Material for the task =>
===============

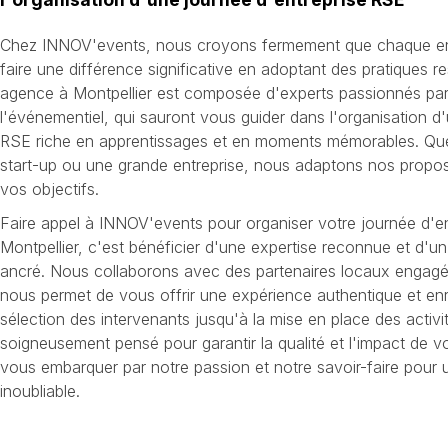
Chez INNOV'events, nous croyons fermement que chaque entr
faire une différence significative en adoptant des pratiques 
agence à Montpellier est composée d'experts passionnés par
l'événementiel, qui sauront vous guider dans l'organisation d
RSE riche en apprentissages et en moments mémorables. Qu
start-up ou une grande entreprise, nous adaptons nos propos
vos objectifs.
Faire appel à INNOV'events pour organiser votre journée d'e
Montpellier, c'est bénéficier d'une expertise reconnue et d'u
ancré. Nous collaborons avec des partenaires locaux engagés
nous permet de vous offrir une expérience authentique et enr
sélection des intervenants jusqu'à la mise en place des activi
soigneusement pensé pour garantir la qualité et l'impact de 
vous embarquer par notre passion et notre savoir-faire pour
inoubliable.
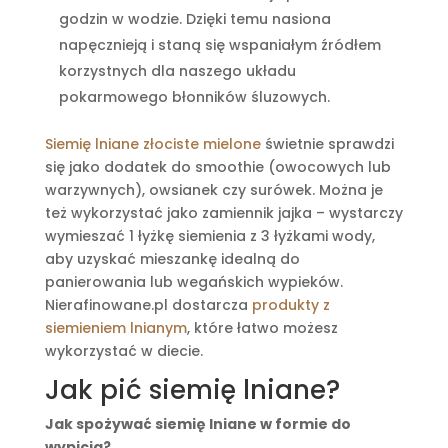
godzin w wodzie. Dzięki temu nasiona
napęcznieją i staną się wspaniałym źródłem
korzystnych dla naszego układu
pokarmowego błonników śluzowych.
Siemię lniane złociste mielone
świetnie sprawdzi
się jako dodatek do smoothie (owocowych lub
warzywnych), owsianek czy surówek. Można je
też wykorzystać jako zamiennik jajka – wystarczy
wymieszać 1 łyżkę siemienia z 3 łyżkami wody,
aby uzyskać mieszankę idealną do
panierowania lub wegańskich wypieków.
Nierafinowane.pl dostarcza
produkty z
siemieniem lnianym
, które łatwo możesz
wykorzystać w diecie.
Jak pić siemię lniane?
Jak spożywać siemię lniane w formie do
wypicia
?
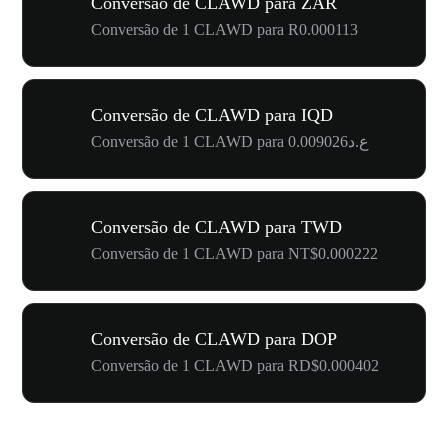
Conversão de CLAWD para ZAR
Conversão de 1 CLAWD para R0.000113
Conversão de CLAWD para IQD
Conversão de 1 CLAWD para ع.د0.009026
Conversão de CLAWD para TWD
Conversão de 1 CLAWD para NT$0.000222
Conversão de CLAWD para DOP
Conversão de 1 CLAWD para RD$0.000402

===============

Instructions for the task => Find "aby uzyskać mieszankę idealną do" in the entries, then reproduce that line and each line after it exactly, through the last one. Pictures do not go in.

Solution to the exercise =>
aby uzyskać mieszankę idealną do
panierowania lub wegańskich wypieków.
Nierafinowane.pl dostarcza
produkty z
siemieniem lnianym
, które łatwo możesz
wykorzystać w diecie.
Jak pić siemię lniane?
Jak spożywać siemię lniane w formie do
wypicia
?
Conversão de CLAWD para ZAR
Conversão de 1 CLAWD para R0.000113
Conversão de CLAWD para IQD
Conversão de 1 CLAWD para ع.د0.009026
Conversão de CLAWD para TWD
Conversão de 1 CLAWD para NT$0.000222
Conversão de CLAWD para DOP
Conversão de 1 CLAWD para RD$0.000402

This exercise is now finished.